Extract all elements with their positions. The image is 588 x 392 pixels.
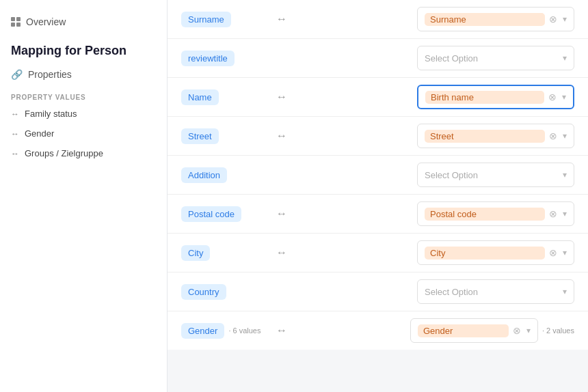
tag-label-country: Country	[181, 284, 226, 300]
arrow-right-icon: ↔	[11, 149, 19, 158]
left-tag-postalcode: Postal code	[181, 206, 263, 222]
nav-item-label: Gender	[25, 128, 54, 139]
sidebar-overview-label: Overview	[26, 16, 66, 27]
sidebar-link-properties[interactable]: 🔗 Properties	[0, 64, 167, 85]
select-box-surname[interactable]: Surname⊗▾	[417, 7, 574, 31]
select-box-country[interactable]: Select Option▾	[417, 279, 574, 304]
clear-button-street[interactable]: ⊗	[548, 130, 559, 141]
mapping-row-surname: Surname↔Surname⊗▾	[168, 0, 588, 39]
mapping-row-country: CountrySelect Option▾	[168, 272, 588, 311]
clear-button-city[interactable]: ⊗	[548, 247, 559, 258]
arrow-swap-city: ↔	[271, 247, 292, 259]
select-box-postalcode[interactable]: Postal code⊗▾	[417, 201, 574, 226]
left-tag-name: Name	[181, 89, 263, 105]
arrow-swap-street: ↔	[271, 130, 292, 142]
arrow-swap-surname: ↔	[271, 13, 292, 25]
tag-label-addition: Addition	[181, 167, 227, 183]
tag-label-city: City	[181, 245, 210, 261]
sidebar-properties-label: Properties	[28, 69, 72, 80]
arrow-right-icon: ↔	[11, 129, 19, 139]
clear-button-name[interactable]: ⊗	[547, 92, 558, 102]
select-box-name[interactable]: Birth name⊗▾	[417, 85, 574, 109]
arrow-right-icon: ↔	[11, 109, 19, 119]
chevron-down-icon-country: ▾	[561, 287, 568, 296]
sidebar-item-overview[interactable]: Overview	[0, 11, 167, 33]
selected-value-surname: Surname	[425, 13, 545, 26]
chevron-down-icon-gender: ▾	[525, 326, 532, 335]
tag-label-reviewtitle: reviewtitle	[181, 51, 235, 66]
selected-value-city: City	[425, 247, 545, 260]
sidebar-item-family-status[interactable]: ↔ Family status	[0, 104, 167, 124]
right-select-country: Select Option▾	[417, 279, 574, 304]
selected-value-gender: Gender	[418, 324, 509, 337]
chevron-down-icon-surname: ▾	[561, 14, 568, 24]
left-tag-surname: Surname	[181, 12, 263, 27]
arrow-swap-name: ↔	[271, 91, 292, 103]
nav-item-label: Groups / Zielgruppe	[25, 148, 103, 158]
mapping-row-gender: Gender· 6 values↔Gender⊗▾· 2 values	[168, 311, 588, 350]
selected-value-street: Street	[425, 130, 545, 143]
left-tag-reviewtitle: reviewtitle	[181, 51, 263, 66]
right-select-surname: Surname⊗▾	[417, 7, 574, 31]
arrow-swap-postalcode: ↔	[271, 208, 292, 220]
select-box-street[interactable]: Street⊗▾	[417, 124, 574, 148]
mapping-row-addition: AdditionSelect Option▾	[168, 156, 588, 195]
mapping-row-street: Street↔Street⊗▾	[168, 117, 588, 156]
sidebar-item-groups[interactable]: ↔ Groups / Zielgruppe	[0, 143, 167, 163]
select-placeholder-addition: Select Option	[425, 170, 559, 180]
tag-label-surname: Surname	[181, 12, 231, 27]
right-wrap-gender: Gender⊗▾· 2 values	[410, 318, 574, 343]
right-select-reviewtitle: Select Option▾	[417, 46, 574, 70]
select-placeholder-reviewtitle: Select Option	[425, 53, 559, 64]
mapping-row-postalcode: Postal code↔Postal code⊗▾	[168, 195, 588, 234]
main-content: Surname↔Surname⊗▾reviewtitleSelect Optio…	[168, 0, 588, 392]
arrow-swap-gender: ↔	[271, 324, 292, 337]
mapping-row-reviewtitle: reviewtitleSelect Option▾	[168, 39, 588, 78]
clear-button-postalcode[interactable]: ⊗	[548, 208, 559, 219]
right-select-postalcode: Postal code⊗▾	[417, 201, 574, 226]
chevron-down-icon-postalcode: ▾	[561, 209, 568, 219]
tag-sub-gender: · 6 values	[228, 326, 260, 335]
chevron-down-icon-street: ▾	[561, 131, 568, 141]
clear-button-gender[interactable]: ⊗	[511, 325, 522, 336]
section-label-property-values: PROPERTY VALUES	[0, 85, 167, 104]
nav-item-label: Family status	[25, 109, 77, 119]
tag-label-street: Street	[181, 128, 219, 144]
right-sub-label-gender: · 2 values	[542, 326, 574, 335]
right-select-city: City⊗▾	[417, 240, 574, 265]
tag-label-gender: Gender	[181, 323, 224, 339]
right-select-name: Birth name⊗▾	[417, 85, 574, 109]
selected-value-name: Birth name	[425, 91, 544, 104]
right-select-addition: Select Option▾	[417, 163, 574, 187]
select-box-addition[interactable]: Select Option▾	[417, 163, 574, 187]
grid-icon	[11, 17, 21, 27]
left-tag-city: City	[181, 245, 263, 261]
tag-label-name: Name	[181, 89, 219, 105]
chevron-down-icon-addition: ▾	[561, 170, 568, 180]
link-icon: 🔗	[11, 69, 23, 80]
chevron-down-icon-city: ▾	[561, 248, 568, 257]
select-placeholder-country: Select Option	[425, 287, 559, 297]
page-title: Mapping for Person	[0, 33, 167, 64]
chevron-down-icon-name: ▾	[561, 92, 567, 102]
sidebar-item-gender[interactable]: ↔ Gender	[0, 124, 167, 143]
left-tag-gender: Gender· 6 values	[181, 323, 263, 339]
mapping-row-name: Name↔Birth name⊗▾	[168, 78, 588, 117]
sidebar: Overview Mapping for Person 🔗 Properties…	[0, 0, 168, 392]
clear-button-surname[interactable]: ⊗	[548, 14, 559, 25]
select-box-gender[interactable]: Gender⊗▾	[410, 318, 538, 343]
select-box-city[interactable]: City⊗▾	[417, 240, 574, 265]
chevron-down-icon-reviewtitle: ▾	[561, 53, 568, 63]
mapping-row-city: City↔City⊗▾	[168, 234, 588, 272]
selected-value-postalcode: Postal code	[425, 208, 545, 221]
left-tag-street: Street	[181, 128, 263, 144]
select-box-reviewtitle[interactable]: Select Option▾	[417, 46, 574, 70]
right-select-street: Street⊗▾	[417, 124, 574, 148]
tag-label-postalcode: Postal code	[181, 206, 241, 222]
left-tag-addition: Addition	[181, 167, 263, 183]
left-tag-country: Country	[181, 284, 263, 300]
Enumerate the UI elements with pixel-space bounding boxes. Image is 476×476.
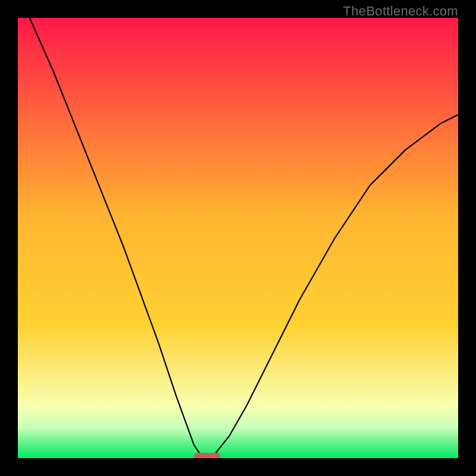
minimum-marker — [194, 453, 220, 458]
gradient-background — [18, 18, 458, 458]
watermark-text: TheBottleneck.com — [343, 4, 458, 19]
chart-frame: TheBottleneck.com — [0, 0, 476, 476]
bottleneck-chart — [18, 18, 458, 458]
plot-area — [18, 18, 458, 458]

EXERCISE:
Go through the data above and find the lines with the word "clear". Copy each of those lines.

ANSWER TO THIS EXERCISE:
clear-button-street[interactable]: ⊗	[548, 130, 559, 141]
clear-button-city[interactable]: ⊗	[548, 247, 559, 258]
clear-button-name[interactable]: ⊗	[547, 92, 558, 102]
clear-button-postalcode[interactable]: ⊗	[548, 208, 559, 219]
clear-button-gender[interactable]: ⊗	[511, 325, 522, 336]
clear-button-surname[interactable]: ⊗	[548, 14, 559, 25]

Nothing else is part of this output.